Perrysburg’s shame

The city has isolated itself from the region, socially and economically, and opened the door to costly lawsuits


You can only wonder how bad matters must get before Perrysburg’s leaders are shamed into doing the right, and decent, thing for their community.

Perrysburg’s public transit service ended on Tuesday, after voters narrowly defeated a stripped-down 1.45-mill transportation levy this month that would have provided limited service for people with disabilities. Last March, Perrysburg voters withdrew from the Toledo Area Regional Transit Authority and its 2.5-mill tax.
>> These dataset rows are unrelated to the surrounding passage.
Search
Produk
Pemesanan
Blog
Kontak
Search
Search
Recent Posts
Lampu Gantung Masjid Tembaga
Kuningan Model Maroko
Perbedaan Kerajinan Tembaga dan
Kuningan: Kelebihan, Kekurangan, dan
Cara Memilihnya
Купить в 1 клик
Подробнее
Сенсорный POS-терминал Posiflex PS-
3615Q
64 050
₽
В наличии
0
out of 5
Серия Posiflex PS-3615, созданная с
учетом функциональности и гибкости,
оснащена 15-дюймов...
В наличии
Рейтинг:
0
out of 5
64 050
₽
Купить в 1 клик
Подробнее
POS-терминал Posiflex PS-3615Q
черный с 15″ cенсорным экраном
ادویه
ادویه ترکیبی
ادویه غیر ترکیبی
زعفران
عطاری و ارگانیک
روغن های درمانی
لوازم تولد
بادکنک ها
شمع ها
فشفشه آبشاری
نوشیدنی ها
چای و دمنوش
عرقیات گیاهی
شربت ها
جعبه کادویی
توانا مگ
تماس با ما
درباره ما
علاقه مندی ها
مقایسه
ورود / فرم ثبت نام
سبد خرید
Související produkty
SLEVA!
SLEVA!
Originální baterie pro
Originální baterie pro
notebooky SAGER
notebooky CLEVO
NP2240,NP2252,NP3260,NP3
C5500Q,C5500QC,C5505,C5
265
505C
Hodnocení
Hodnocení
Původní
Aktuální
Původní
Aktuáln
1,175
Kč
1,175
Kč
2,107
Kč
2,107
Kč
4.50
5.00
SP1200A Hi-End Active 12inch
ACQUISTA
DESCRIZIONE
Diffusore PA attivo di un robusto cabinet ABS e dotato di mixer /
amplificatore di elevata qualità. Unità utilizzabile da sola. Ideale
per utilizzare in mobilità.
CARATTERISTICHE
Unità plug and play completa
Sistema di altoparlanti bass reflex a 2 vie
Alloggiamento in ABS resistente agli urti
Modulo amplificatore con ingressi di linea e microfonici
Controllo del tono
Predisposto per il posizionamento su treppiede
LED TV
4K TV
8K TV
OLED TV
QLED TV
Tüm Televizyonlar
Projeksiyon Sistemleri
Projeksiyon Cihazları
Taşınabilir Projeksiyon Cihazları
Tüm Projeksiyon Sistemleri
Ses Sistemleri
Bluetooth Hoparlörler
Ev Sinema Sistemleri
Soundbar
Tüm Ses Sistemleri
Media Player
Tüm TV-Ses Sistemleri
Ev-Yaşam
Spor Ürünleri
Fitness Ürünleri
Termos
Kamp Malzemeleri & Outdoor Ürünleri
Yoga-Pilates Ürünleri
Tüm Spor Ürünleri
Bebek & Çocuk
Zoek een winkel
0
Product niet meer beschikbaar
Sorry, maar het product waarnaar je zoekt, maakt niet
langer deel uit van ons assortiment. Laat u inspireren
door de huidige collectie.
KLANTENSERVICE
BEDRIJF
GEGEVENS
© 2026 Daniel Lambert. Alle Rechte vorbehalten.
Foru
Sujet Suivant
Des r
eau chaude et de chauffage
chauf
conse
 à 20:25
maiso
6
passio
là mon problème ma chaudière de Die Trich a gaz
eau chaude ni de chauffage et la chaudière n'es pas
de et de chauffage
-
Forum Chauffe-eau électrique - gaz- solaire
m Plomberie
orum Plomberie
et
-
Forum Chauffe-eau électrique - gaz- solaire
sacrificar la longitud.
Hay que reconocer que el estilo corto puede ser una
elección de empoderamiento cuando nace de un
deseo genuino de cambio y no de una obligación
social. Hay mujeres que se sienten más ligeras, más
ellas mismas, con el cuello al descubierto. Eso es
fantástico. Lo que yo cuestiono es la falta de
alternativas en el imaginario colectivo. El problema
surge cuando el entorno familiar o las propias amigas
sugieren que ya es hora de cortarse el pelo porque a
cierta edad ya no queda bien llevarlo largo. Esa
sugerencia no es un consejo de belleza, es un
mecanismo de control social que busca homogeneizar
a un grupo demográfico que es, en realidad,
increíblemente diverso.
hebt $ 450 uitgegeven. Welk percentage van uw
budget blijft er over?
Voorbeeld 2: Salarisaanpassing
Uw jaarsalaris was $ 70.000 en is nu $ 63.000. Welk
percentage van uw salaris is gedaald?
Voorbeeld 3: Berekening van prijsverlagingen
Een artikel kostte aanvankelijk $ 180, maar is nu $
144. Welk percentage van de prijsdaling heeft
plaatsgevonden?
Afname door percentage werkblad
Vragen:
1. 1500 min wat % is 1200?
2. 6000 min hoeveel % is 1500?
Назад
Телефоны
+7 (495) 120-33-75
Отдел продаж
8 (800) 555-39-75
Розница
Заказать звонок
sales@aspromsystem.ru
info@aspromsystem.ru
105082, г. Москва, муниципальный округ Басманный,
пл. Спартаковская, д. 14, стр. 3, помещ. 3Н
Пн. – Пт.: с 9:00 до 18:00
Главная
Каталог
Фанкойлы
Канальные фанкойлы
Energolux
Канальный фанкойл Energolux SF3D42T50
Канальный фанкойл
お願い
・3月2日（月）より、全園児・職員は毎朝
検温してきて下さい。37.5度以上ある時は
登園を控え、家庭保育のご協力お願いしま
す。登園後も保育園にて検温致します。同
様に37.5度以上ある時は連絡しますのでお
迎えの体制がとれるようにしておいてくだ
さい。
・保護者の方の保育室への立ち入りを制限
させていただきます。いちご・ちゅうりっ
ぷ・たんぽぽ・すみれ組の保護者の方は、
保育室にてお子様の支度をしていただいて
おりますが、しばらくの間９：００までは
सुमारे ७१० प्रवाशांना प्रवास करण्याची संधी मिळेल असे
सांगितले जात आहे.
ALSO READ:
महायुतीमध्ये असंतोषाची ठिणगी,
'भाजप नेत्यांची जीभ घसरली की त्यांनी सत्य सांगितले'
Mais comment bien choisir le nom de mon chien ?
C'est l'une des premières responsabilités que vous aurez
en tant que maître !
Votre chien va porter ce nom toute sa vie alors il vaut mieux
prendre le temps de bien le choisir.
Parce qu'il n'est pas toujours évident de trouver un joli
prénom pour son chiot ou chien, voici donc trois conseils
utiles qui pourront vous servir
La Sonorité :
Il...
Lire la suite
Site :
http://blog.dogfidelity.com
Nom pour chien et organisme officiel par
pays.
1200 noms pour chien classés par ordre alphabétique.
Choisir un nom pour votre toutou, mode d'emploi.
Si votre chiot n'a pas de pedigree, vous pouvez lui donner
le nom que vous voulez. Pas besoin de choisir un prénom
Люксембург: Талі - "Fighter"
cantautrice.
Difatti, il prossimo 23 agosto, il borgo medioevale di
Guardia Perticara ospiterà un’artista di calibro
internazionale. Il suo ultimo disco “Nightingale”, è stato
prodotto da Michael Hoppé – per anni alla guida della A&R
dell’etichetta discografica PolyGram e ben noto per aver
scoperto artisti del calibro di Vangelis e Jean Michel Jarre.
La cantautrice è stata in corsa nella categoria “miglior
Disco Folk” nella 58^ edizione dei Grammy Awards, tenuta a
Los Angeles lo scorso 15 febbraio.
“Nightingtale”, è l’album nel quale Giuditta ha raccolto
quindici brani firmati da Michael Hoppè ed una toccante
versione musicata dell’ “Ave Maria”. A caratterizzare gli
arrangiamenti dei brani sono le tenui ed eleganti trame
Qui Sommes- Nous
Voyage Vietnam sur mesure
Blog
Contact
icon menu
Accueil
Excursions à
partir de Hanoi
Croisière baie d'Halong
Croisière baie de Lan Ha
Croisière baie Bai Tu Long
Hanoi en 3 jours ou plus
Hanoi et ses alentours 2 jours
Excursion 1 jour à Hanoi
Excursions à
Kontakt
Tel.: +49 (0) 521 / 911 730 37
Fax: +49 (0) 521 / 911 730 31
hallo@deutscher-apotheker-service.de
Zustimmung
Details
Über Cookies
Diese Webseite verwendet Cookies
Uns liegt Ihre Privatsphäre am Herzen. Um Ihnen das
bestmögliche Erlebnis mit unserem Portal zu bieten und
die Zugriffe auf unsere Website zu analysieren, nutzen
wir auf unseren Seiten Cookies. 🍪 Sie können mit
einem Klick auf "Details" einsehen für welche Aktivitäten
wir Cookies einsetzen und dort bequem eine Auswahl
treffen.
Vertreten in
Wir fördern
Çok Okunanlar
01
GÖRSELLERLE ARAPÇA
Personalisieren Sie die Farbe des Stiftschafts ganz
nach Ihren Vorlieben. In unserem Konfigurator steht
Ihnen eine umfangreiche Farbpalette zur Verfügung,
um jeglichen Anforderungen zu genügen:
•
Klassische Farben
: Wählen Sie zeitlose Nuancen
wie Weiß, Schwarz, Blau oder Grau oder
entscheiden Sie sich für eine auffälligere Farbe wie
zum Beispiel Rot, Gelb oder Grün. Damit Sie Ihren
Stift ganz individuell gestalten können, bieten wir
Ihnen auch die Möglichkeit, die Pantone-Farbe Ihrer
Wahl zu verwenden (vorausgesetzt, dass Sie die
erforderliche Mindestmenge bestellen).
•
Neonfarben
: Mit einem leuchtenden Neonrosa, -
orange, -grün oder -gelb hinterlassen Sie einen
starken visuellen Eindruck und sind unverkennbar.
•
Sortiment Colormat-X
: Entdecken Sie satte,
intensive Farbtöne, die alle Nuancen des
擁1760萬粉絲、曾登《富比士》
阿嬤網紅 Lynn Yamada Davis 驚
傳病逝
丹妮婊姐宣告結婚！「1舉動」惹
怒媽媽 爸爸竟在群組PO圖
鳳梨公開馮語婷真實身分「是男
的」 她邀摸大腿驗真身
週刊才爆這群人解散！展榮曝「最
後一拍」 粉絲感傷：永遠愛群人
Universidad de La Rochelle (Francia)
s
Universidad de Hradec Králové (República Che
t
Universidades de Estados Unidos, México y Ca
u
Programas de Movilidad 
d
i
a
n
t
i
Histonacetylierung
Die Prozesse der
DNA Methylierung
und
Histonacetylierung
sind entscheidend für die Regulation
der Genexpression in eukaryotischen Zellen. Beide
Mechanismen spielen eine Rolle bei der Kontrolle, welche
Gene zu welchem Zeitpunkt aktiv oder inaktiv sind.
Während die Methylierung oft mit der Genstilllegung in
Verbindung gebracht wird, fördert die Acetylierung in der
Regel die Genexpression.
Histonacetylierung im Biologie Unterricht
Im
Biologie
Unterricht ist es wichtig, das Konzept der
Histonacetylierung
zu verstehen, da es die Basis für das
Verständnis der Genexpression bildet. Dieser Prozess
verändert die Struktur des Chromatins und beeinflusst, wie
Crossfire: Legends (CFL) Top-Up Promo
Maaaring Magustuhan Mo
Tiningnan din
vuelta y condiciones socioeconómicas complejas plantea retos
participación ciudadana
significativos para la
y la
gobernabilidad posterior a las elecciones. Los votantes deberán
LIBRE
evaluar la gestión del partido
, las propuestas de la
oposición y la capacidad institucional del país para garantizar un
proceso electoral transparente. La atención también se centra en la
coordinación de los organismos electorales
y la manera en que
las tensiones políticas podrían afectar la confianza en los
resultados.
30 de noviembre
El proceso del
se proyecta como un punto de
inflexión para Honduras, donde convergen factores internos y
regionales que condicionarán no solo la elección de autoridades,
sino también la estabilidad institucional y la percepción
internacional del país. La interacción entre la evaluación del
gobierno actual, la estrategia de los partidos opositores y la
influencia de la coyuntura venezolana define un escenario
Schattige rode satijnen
Read more Blade editorials

When the buses stopped rolling this week, so did the ability of many people with disabilities to get to their jobs and medical appointments. Other workers outside Perrysburg, including in Toledo, can no longer get to workplaces there.

By leaving TARTA, Perrysburg has isolated itself, socially and economically, from the region. Now the city has opened the door to costly lawsuits: One disabled resident said he has contacted the U.S. Justice Department.

There’s plenty of blame to go around. City leaders thought their proposal to hire Ride Right of Missouri to operate a transit system could provide adequate service for less money. Ride Right had provided interim call-a-ride service since TARTA service ended Sept. 22.

The alternative plan failed, partly because city officials bungled the millage campaign. Now the interim contract for call-a-ride service has expired.

This week, several Perrysburg residents spoke up at a meeting of a City Council committee that is examining transportation options. They didn’t mince words.

“It’s a sin to treat people that way,’’ one resident said. “That’s my life source,’’ said another. “I will have the least amount of independence I’ve had my entire life,” said a Perrysburg resident who arrived with his seeing-eye dog, using the last call-a-ride service offered in the city.

City Councilman J. Todd Grayson responded by declaring Perrysburg has no money to provide further service. He blamed TARTA for not refunding $400,000 to Perrysburg for service that was not provided this year.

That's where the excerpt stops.